_Task requirements_:
Copy each line of the data that has "highlight" in it.

_Input records_:
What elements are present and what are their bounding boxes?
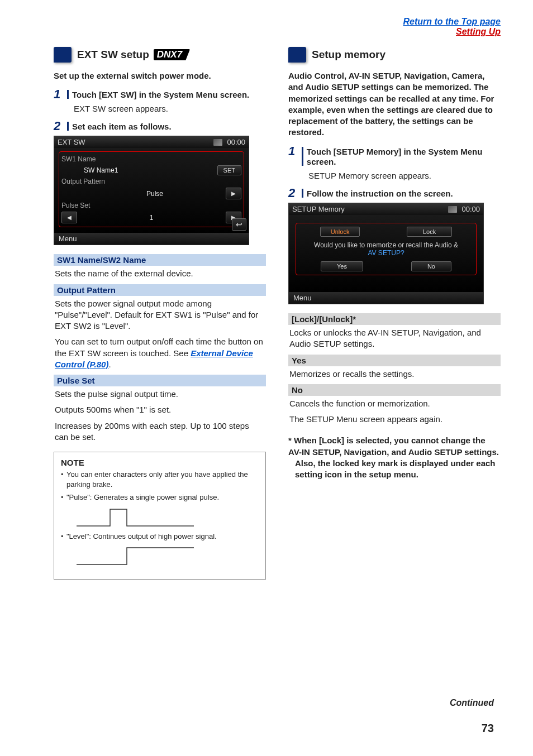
pulse-set-body3: Increases by 200ms with each step. Up to… <box>55 420 265 443</box>
highlight-box: SW1 Name SW Name1 SET Output Pattern Pul… <box>59 151 244 227</box>
lock-footnote-2: Also, the locked key mark is displayed u… <box>288 458 501 481</box>
yes-button[interactable]: Yes <box>321 261 363 271</box>
no-body2: The SETUP Menu screen appears again. <box>289 414 499 425</box>
ss2-menu-button[interactable]: Menu <box>289 292 483 304</box>
yes-body: Memorizes or recalls the settings. <box>289 369 499 380</box>
note-2: "Pulse": Generates a single power signal… <box>61 492 259 503</box>
setup-memory-screenshot: SETUP Memory 00:00 Unlock Lock Would you… <box>288 203 484 304</box>
section-marker-icon <box>54 47 72 63</box>
setup-memory-title: Setup memory <box>312 49 386 61</box>
lock-unlock-body: Locks or unlocks the AV-IN SETUP, Naviga… <box>289 327 499 350</box>
sw1-name-label: SW1 Name <box>61 155 96 163</box>
output-pattern-subhead: Output Pattern <box>54 284 266 296</box>
step-2: 2 Set each item as follows. <box>54 120 266 132</box>
note-3: "Level": Continues output of high power … <box>61 532 259 542</box>
note-box: NOTE You can enter characters only after… <box>54 452 266 580</box>
unlock-button[interactable]: Unlock <box>320 227 360 237</box>
pulse-signal-diagram <box>77 506 194 528</box>
return-button[interactable]: ↩ <box>232 218 246 231</box>
prompt-line-1: Would you like to memorize or recall the… <box>298 241 474 249</box>
dnx7-badge: DNX7 <box>154 49 190 60</box>
sw-name-body: Sets the name of the external device. <box>55 268 265 279</box>
pulse-set-subhead: Pulse Set <box>54 375 266 386</box>
no-subhead: No <box>288 384 501 396</box>
output-pattern-next-button[interactable]: ► <box>226 188 241 199</box>
output-pattern-body2: You can set to turn output on/off each t… <box>55 336 265 370</box>
setup-memory-intro: Audio Control, AV-IN SETUP, Navigation, … <box>288 70 501 138</box>
output-pattern-value: Pulse <box>146 190 163 198</box>
left-column: EXT SW setup DNX7 Set up the external sw… <box>54 47 266 580</box>
ss-menu-button[interactable]: Menu <box>54 233 249 245</box>
step-1-label: Touch [EXT SW] in the System Menu screen… <box>72 88 249 101</box>
yes-subhead: Yes <box>288 355 501 366</box>
lock-footnote: * When [Lock] is selected, you cannot ch… <box>288 435 501 480</box>
ext-sw-title: EXT SW setup <box>77 49 149 61</box>
output-pattern-body2b: . <box>108 360 111 369</box>
step-1: 1 Touch [EXT SW] in the System Menu scre… <box>54 88 266 101</box>
step-1-sub: EXT SW screen appears. <box>74 104 266 113</box>
prompt-line-2: AV SETUP? <box>298 249 474 257</box>
right-column: Setup memory Audio Control, AV-IN SETUP,… <box>288 47 501 580</box>
antenna-icon <box>213 139 222 146</box>
ext-sw-intro: Set up the external switch power mode. <box>54 70 266 82</box>
no-body1: Cancels the function or memorization. <box>289 398 499 409</box>
lock-unlock-subhead: [Lock]/[Unlock]* <box>288 313 501 325</box>
lock-button[interactable]: Lock <box>407 227 452 237</box>
page-number: 73 <box>482 722 494 735</box>
sw1-name-value: SW Name1 <box>84 166 118 174</box>
pulse-set-body1: Sets the pulse signal output time. <box>55 389 265 400</box>
continued-label: Continued <box>450 698 494 708</box>
return-top-link[interactable]: Return to the Top page <box>403 17 501 26</box>
ext-sw-section-header: EXT SW setup DNX7 <box>54 47 266 63</box>
ss2-clock: 00:00 <box>461 205 480 213</box>
level-signal-diagram <box>77 544 194 567</box>
pulse-set-label: Pulse Set <box>61 202 90 209</box>
right-step-2: 2 Follow the instruction on the screen. <box>288 187 501 199</box>
right-step-2-number: 2 <box>288 187 298 199</box>
section-marker-icon <box>288 47 306 63</box>
setting-up-link[interactable]: Setting Up <box>456 27 501 36</box>
pulse-set-prev-button[interactable]: ◄ <box>61 212 77 223</box>
note-1: You can enter characters only after you … <box>61 470 259 489</box>
top-link-block: Return to the Top page Setting Up <box>54 17 501 37</box>
note-title: NOTE <box>61 458 259 467</box>
step-1-number: 1 <box>54 88 64 101</box>
ss2-title: SETUP Memory <box>292 205 345 213</box>
pulse-set-body2: Outputs 500ms when "1" is set. <box>55 404 265 415</box>
antenna-icon <box>448 206 457 213</box>
right-step-2-label: Follow the instruction on the screen. <box>307 187 453 199</box>
lock-footnote-1: * When [Lock] is selected, you cannot ch… <box>288 436 499 456</box>
right-step-1-number: 1 <box>288 145 298 157</box>
step-2-number: 2 <box>54 120 64 132</box>
set-button[interactable]: SET <box>217 165 241 175</box>
step-2-label: Set each item as follows. <box>72 120 172 132</box>
ext-sw-screenshot: EXT SW 00:00 SW1 Name SW Name1 SET <box>54 136 249 245</box>
pulse-set-value: 1 <box>150 214 154 222</box>
sw-name-subhead: SW1 Name/SW2 Name <box>54 254 266 266</box>
ss-title: EXT SW <box>58 138 85 146</box>
setup-memory-section-header: Setup memory <box>288 47 501 63</box>
right-step-1-label: Touch [SETUP Memory] in the System Menu … <box>307 145 501 168</box>
ss-clock: 00:00 <box>227 138 245 146</box>
no-button[interactable]: No <box>411 261 451 271</box>
right-step-1-sub: SETUP Memory screen appears. <box>308 171 501 180</box>
highlight-box-2: Unlock Lock Would you like to memorize o… <box>296 223 477 275</box>
right-step-1: 1 Touch [SETUP Memory] in the System Men… <box>288 145 501 168</box>
output-pattern-label: Output Pattern <box>61 178 105 185</box>
output-pattern-body1: Sets the power signal output mode among … <box>55 298 265 332</box>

_Solution for this exercise_:
highlight-box: SW1 Name SW Name1 SET Output Pattern Pul… <box>59 151 244 227</box>
highlight-box-2: Unlock Lock Would you like to memorize o… <box>296 223 477 275</box>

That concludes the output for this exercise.